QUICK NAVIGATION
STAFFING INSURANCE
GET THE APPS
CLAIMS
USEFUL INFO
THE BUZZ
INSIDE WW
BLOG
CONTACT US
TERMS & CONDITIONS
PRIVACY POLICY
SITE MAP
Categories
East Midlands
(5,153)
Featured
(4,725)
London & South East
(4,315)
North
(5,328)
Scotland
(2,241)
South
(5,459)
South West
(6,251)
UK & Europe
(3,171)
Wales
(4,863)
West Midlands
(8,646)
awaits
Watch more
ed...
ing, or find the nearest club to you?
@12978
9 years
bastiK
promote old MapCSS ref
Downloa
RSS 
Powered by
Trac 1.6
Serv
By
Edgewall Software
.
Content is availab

··········

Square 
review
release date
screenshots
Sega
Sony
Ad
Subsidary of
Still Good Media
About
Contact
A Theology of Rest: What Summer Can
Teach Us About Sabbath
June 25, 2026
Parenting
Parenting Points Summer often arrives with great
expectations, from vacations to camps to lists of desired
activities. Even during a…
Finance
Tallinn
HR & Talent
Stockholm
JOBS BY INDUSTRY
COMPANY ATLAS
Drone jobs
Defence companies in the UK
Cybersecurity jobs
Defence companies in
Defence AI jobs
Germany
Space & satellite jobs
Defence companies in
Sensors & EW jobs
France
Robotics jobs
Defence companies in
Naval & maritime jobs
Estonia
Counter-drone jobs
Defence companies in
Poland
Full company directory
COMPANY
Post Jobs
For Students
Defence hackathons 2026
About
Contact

··········

### [DIRECTIONS FOR THIS TASK]
Reproduce, exactly as they stand in the data above, the lines from the one that holds "London & South East" to the one that holds "Content is availab", inclusive.

### [COMPLETED EXERCISE]
London & South East
(4,315)
North
(5,328)
Scotland
(2,241)
South
(5,459)
South West
(6,251)
UK & Europe
(3,171)
Wales
(4,863)
West Midlands
(8,646)
awaits
Watch more
ed...
ing, or find the nearest club to you?
@12978
9 years
bastiK
promote old MapCSS ref
Downloa
RSS 
Powered by
Trac 1.6
Serv
By
Edgewall Software
.
Content is availab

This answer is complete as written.